Wednesday, November 23, 2011

Sodas Linked To Increased Teen Aggression


Could sugary sodas possibly make you violent? A recent study looking at teenagers in Boston public schools has found a possible link between drinking non-diet sodas and an increase in violent behaviors.


What the study found is that the teenagers who drink more than 5 cans (12oz each) of non-diet soda a week showed a 9-15% increased likelihood of engaging in aggressive or violent behavior. Shockingly, the reported effect of sodas on violence closely matches the results that tobacco or alcohol have on teens. With over 30% of teens reporting drinking 5 or more sodas per week, these effects may be more widespread than expected.

As the amount of soda a teen drinks increases, so too does the likelihood of aggressive behavior. Of the studied teens who drink 14 or more cans of soda a week, 42% carried a gun, 58% were violent toward peers, 45% were violent toward a sibling or other child in the family, and almost 27% were violent with their dates. The results showed a dose-dependant response from soda intake -- the more sodas consumed increased the risk of violence by a similar amount.

Whether sugar, high fructose corn syrup, caffeine, or some combination of ingredients is causing this shift in behavior is not clear.

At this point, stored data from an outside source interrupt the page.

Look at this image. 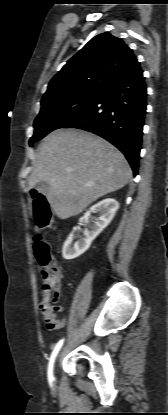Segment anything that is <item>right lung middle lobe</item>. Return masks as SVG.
Segmentation results:
<instances>
[{"label": "right lung middle lobe", "mask_w": 168, "mask_h": 415, "mask_svg": "<svg viewBox=\"0 0 168 415\" xmlns=\"http://www.w3.org/2000/svg\"><path fill=\"white\" fill-rule=\"evenodd\" d=\"M103 90L86 89L64 94L41 103V110L34 121V135L29 145L39 141L51 131L58 129L84 108L96 101Z\"/></svg>", "instance_id": "obj_1"}]
</instances>
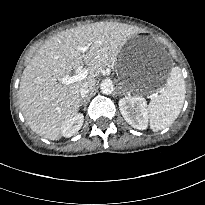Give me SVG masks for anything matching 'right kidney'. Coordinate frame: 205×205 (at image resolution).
Here are the masks:
<instances>
[{"instance_id":"obj_1","label":"right kidney","mask_w":205,"mask_h":205,"mask_svg":"<svg viewBox=\"0 0 205 205\" xmlns=\"http://www.w3.org/2000/svg\"><path fill=\"white\" fill-rule=\"evenodd\" d=\"M84 122L83 114H76L75 116L68 119L62 126V134L66 137L73 136L80 130Z\"/></svg>"}]
</instances>
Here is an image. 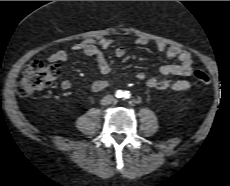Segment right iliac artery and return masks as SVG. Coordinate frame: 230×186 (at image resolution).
<instances>
[{"label":"right iliac artery","mask_w":230,"mask_h":186,"mask_svg":"<svg viewBox=\"0 0 230 186\" xmlns=\"http://www.w3.org/2000/svg\"><path fill=\"white\" fill-rule=\"evenodd\" d=\"M122 96H123V95H122V91L118 90V91L116 92V97L121 98Z\"/></svg>","instance_id":"obj_1"}]
</instances>
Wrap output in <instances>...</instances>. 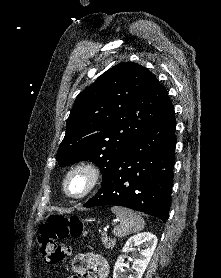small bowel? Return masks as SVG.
I'll use <instances>...</instances> for the list:
<instances>
[{"instance_id":"obj_1","label":"small bowel","mask_w":221,"mask_h":278,"mask_svg":"<svg viewBox=\"0 0 221 278\" xmlns=\"http://www.w3.org/2000/svg\"><path fill=\"white\" fill-rule=\"evenodd\" d=\"M73 278H109L106 260L93 251L79 253L72 265Z\"/></svg>"}]
</instances>
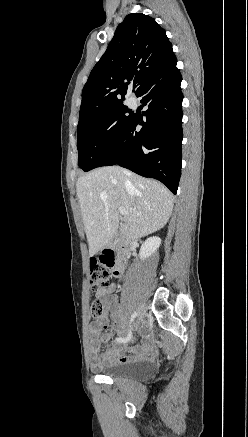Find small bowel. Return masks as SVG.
I'll return each mask as SVG.
<instances>
[{
	"label": "small bowel",
	"mask_w": 248,
	"mask_h": 437,
	"mask_svg": "<svg viewBox=\"0 0 248 437\" xmlns=\"http://www.w3.org/2000/svg\"><path fill=\"white\" fill-rule=\"evenodd\" d=\"M114 291V284H109L97 292V296L103 299L111 310H116L118 306V298L114 294ZM107 327V318H103V320L99 322H94L90 326V365L92 370H99L104 365L121 364L132 360L145 359L152 355V347L150 345L148 335L143 327L140 328V334L143 338V343L141 345H122V343L117 341L115 346L107 348L103 354H100L101 345L103 342L108 343L114 339L117 340V338H114L112 335H106L101 338V330Z\"/></svg>",
	"instance_id": "small-bowel-1"
}]
</instances>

However, this research strongly suggests that soda intake is in some way related to these risky behaviors. Of course, water is an often overlooked but widely available alternative to sodas, with the added benefit of not causing these symptoms in teenagers who drink it.

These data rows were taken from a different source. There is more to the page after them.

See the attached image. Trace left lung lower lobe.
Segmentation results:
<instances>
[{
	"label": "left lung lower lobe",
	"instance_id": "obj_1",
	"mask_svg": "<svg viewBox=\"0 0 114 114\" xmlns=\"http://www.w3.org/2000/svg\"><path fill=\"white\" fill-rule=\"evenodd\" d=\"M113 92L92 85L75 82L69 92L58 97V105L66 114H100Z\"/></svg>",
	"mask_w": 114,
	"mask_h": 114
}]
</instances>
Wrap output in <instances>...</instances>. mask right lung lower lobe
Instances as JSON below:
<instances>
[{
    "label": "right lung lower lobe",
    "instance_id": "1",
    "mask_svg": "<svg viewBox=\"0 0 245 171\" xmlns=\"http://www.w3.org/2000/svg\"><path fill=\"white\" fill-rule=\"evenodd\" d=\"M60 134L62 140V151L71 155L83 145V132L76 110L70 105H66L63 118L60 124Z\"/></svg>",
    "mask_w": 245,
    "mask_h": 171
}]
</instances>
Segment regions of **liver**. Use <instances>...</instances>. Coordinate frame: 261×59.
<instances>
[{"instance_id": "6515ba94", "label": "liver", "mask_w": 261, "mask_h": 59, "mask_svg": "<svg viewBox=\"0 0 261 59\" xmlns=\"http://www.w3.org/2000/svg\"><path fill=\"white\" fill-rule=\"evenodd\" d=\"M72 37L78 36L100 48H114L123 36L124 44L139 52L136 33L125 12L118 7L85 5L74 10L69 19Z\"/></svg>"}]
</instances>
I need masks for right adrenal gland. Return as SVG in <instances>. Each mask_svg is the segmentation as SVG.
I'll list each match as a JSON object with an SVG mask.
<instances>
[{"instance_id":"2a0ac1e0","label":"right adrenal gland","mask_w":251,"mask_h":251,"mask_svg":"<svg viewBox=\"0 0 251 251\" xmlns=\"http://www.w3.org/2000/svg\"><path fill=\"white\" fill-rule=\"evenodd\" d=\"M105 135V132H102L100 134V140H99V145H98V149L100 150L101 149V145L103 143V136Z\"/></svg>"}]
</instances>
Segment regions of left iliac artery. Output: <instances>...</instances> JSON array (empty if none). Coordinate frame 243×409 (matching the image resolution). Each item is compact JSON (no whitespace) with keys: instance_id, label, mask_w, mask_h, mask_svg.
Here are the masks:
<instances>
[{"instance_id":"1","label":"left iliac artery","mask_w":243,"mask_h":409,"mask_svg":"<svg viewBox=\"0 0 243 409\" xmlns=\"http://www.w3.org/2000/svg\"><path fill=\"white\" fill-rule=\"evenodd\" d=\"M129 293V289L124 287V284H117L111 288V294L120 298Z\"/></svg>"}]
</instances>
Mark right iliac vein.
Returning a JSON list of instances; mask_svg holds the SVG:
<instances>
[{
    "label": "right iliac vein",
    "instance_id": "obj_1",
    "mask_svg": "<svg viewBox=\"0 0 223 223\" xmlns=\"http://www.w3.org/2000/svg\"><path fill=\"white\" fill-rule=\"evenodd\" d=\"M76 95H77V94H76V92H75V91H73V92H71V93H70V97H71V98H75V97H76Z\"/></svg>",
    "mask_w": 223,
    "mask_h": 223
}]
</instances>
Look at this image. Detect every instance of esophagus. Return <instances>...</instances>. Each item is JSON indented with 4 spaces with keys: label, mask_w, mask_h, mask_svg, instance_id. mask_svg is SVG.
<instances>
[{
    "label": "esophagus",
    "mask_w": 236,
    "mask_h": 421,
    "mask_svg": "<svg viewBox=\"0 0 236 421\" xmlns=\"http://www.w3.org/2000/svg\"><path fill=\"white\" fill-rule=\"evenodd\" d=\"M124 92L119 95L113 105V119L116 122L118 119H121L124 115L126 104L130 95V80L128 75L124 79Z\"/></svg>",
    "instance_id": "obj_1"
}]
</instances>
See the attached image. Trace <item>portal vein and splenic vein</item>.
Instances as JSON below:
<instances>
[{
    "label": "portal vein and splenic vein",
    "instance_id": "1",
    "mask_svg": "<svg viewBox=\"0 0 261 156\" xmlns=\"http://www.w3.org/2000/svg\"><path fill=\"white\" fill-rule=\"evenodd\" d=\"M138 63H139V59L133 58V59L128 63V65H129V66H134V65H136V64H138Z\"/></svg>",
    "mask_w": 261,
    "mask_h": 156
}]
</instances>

Remember, every chemical, from sugar to prescription drugs, that we put in our body has the potential to alter our body’s chemistry in some way. If you’ve ever seen how small children behave on a “sugar high” after eating too much candy, these study results are probably not that surprising. With this study being the first to illustrate this link, the push to stop selling sodas in schools may start to gain some traction.